Olivia Lewis knew she wanted to change her career path from the food and beverage business to the customer care industry.
The Augusta resident, who had previously spent a year preparing food at Wild Wing Cafe, felt she first needed to brush up on skills before she could achieve her goal.
In October, Lewis turned to a new Augusta Metro Chamber of Commerce-sponsored training program offered at Augusta Technical College for guidance.
The 2½-week program is focused on providing participants with training in a multitude of call center situations, such as working with multiple computer screens, dealing with unhappy customers and fielding calls simultaneously.
“It really helped to expand my knowledge and skills dealing with customers,” Lewis said. “We can never learn too much.”
The experience not only helped Lewis better interact with customers but also gave her job interview tips, she said.
After the course concluded, it took Lewis just a week to find work locally as a Sprint collection agent at Convergent Resources on Stevens Creek Road.
The chamber’s Customer Care Center Council (4C) started the program in the autumn, which is made up in part by several local service companies like T-Mobile, ADP, Sitel, Knology and SCANA, as a way to expand employment opportunities in the customer care field.

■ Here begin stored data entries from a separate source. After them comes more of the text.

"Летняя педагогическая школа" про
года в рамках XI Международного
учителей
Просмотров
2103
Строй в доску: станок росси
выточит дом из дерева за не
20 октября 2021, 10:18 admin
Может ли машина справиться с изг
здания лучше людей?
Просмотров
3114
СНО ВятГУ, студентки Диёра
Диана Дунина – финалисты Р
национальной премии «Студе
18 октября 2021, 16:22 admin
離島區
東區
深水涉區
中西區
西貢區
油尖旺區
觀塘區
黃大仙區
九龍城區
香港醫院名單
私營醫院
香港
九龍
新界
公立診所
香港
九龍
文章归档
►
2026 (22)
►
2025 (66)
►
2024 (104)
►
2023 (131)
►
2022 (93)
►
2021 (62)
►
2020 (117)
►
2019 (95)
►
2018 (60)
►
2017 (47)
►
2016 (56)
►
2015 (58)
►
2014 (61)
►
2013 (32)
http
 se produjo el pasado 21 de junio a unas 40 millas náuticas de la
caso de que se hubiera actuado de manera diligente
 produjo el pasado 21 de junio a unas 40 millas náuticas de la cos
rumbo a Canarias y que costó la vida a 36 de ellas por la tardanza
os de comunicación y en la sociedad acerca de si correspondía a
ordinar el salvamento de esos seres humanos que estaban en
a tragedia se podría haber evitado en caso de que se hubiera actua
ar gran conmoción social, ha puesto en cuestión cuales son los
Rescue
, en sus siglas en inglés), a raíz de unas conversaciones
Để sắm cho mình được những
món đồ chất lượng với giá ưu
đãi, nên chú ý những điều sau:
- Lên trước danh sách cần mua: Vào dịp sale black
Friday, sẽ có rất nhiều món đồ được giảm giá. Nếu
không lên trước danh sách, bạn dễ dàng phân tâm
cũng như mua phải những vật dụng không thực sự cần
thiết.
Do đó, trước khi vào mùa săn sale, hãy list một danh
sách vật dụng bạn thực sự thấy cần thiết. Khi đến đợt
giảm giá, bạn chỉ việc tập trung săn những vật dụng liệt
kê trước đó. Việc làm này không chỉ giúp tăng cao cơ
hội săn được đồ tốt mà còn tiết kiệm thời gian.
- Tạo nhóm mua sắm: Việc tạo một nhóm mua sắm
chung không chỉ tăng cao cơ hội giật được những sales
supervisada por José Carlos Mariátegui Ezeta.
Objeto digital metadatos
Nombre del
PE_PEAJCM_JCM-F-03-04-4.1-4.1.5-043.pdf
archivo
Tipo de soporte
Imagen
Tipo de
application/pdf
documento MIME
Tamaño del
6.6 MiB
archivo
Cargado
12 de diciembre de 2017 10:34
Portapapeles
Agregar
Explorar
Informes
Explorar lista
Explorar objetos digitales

“We want to make sure these businesses are having all their needs met,” said Augusta chamber President Sue Parr, noting the area’s abundant workforce in the customer care sector.
While just five students in the pilot program, four had taken jobs with Convergent Resources, said Spherion Staffing President Angela Swarts.

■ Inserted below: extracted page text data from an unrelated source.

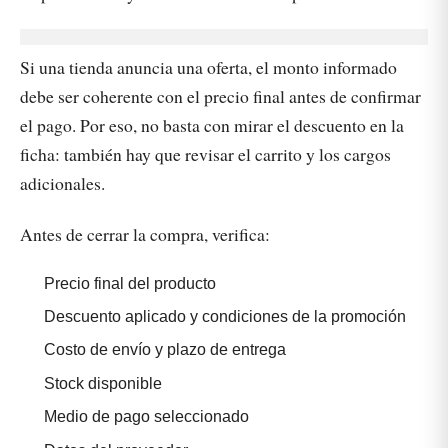
Si una tienda anuncia una oferta, el monto informado
debe ser coherente con el precio final antes de confirmar
el pago. Por eso, no basta con mirar el descuento en la
ficha: también hay que revisar el carrito y los cargos
adicionales.
Antes de cerrar la compra, verifica:
Precio final del producto
Descuento aplicado y condiciones de la promoción
Costo de envío y plazo de entrega
Stock disponible
Medio de pago seleccionado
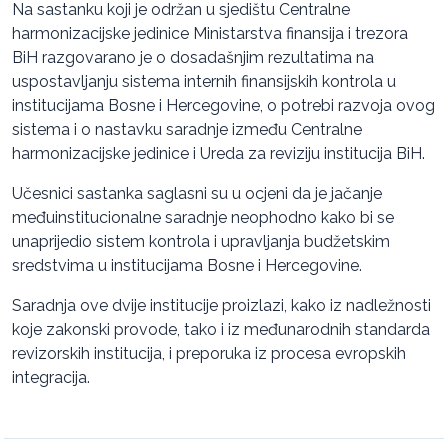
Na sastanku koji je održan u sjedištu Centralne
harmonizacijske jedinice Ministarstva finansija i trezora
BiH razgovarano je o dosadašnjim rezultatima na
uspostavljanju sistema internih finansijskih kontrola u
institucijama Bosne i Hercegovine, o potrebi razvoja ovog
sistema i o nastavku saradnje između Centralne
harmonizacijske jedinice i Ureda za reviziju institucija BiH.
Učesnici sastanka saglasni su u ocjeni da je jačanje
međuinstitucionalne saradnje neophodno kako bi se
unaprijedio sistem kontrola i upravljanja budžetskim
sredstvima u institucijama Bosne i Hercegovine.
Saradnja ove dvije institucije proizlazi, kako iz nadležnosti
koje zakonski provode, tako i iz međunarodnih standarda
revizorskih institucija, i preporuka iz procesa evropskih
integracija.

Swarts said she hasn’t heard of other state chambers with training programs specifically tailored for the customer care industry.
The program is integral to preparing entry-level employees for the challenges they face when entering a call center setting, Swarts said.
“It’s unlike any environment you can work in,” she said.
The 65-hour program will be offered at Augusta Tech several times throughout the year, said the college’s vice president of economic development, Lisa Palmer.
A handful of participants have signed up for the next course, running from Monday through Feb. 13, she said.
Companies like ADP and Spherion have shown their support for the program by providing funding for some students, Palmer said.
Students receive classroom training but also will visit local call centers and get a networking opportunity at the end of the session.
“It’s basically a private job fair just for them,” she said.